◆ **Task to carry out**
Set down each record exactly. Omit the pictures.

------ Given records ------

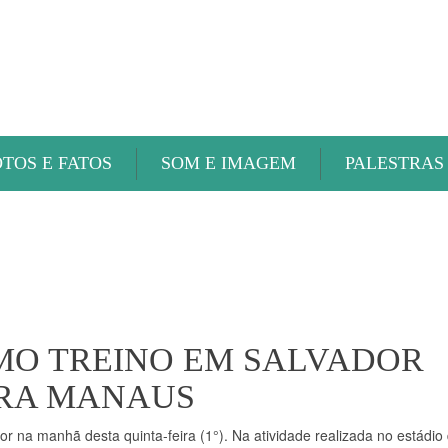
ABAETÉ FM
OTOS E FATOS
SOM E IMAGEM
PALESTRAS
IMO TREINO EM SALVADOR
ARA MANAUS
or na manhã desta quinta-feira (1°). Na atividade realizada no estádio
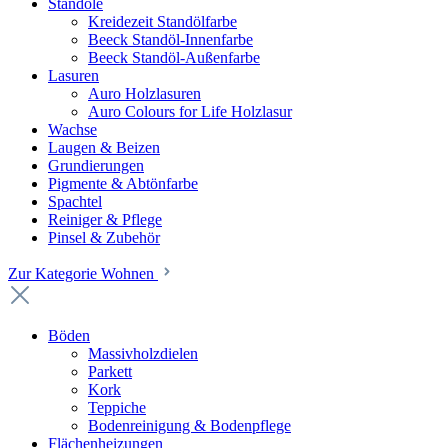
Standöle
Kreidezeit Standölfarbe
Beeck Standöl-Innenfarbe
Beeck Standöl-Außenfarbe
Lasuren
Auro Holzlasuren
Auro Colours for Life Holzlasur
Wachse
Laugen & Beizen
Grundierungen
Pigmente & Abtönfarbe
Spachtel
Reiniger & Pflege
Pinsel & Zubehör
Zur Kategorie Wohnen
Böden
Massivholzdielen
Parkett
Kork
Teppiche
Bodenreinigung & Bodenpflege
Flächenheizungen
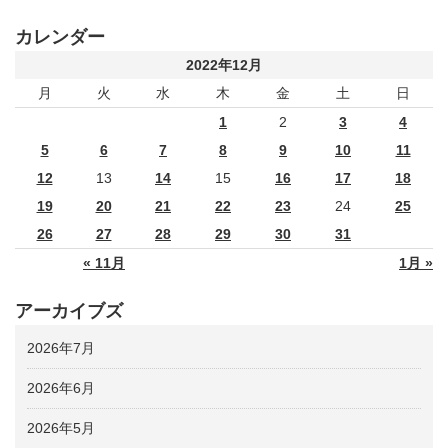
カレンダー
2022年12月
月
火
水
木
金
土
日
1
2
3
4
5
6
7
8
9
10
11
12
13
14
15
16
17
18
19
20
21
22
23
24
25
26
27
28
29
30
31
« 11月
1月 »
アーカイブズ
2026年7月
2026年6月
2026年5月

------

◆ **Expected answer**
ABAETÉ FM
OTOS E FATOS
SOM E IMAGEM
PALESTRAS
IMO TREINO EM SALVADOR
ARA MANAUS
or na manhã desta quinta-feira (1°). Na atividade realizada no estádio
Standöle
Kreidezeit Standölfarbe
Beeck Standöl-Innenfarbe
Beeck Standöl-Außenfarbe
Lasuren
Auro Holzlasuren
Auro Colours for Life Holzlasur
Wachse
Laugen & Beizen
Grundierungen
Pigmente & Abtönfarbe
Spachtel
Reiniger & Pflege
Pinsel & Zubehör
Zur Kategorie Wohnen
Böden
Massivholzdielen
Parkett
Kork
Teppiche
Bodenreinigung & Bodenpflege
Flächenheizungen
カレンダー
2022年12月
月
火
水
木
金
土
日
1
2
3
4
5
6
7
8
9
10
11
12
13
14
15
16
17
18
19
20
21
22
23
24
25
26
27
28
29
30
31
« 11月
1月 »
アーカイブズ
2026年7月
2026年6月
2026年5月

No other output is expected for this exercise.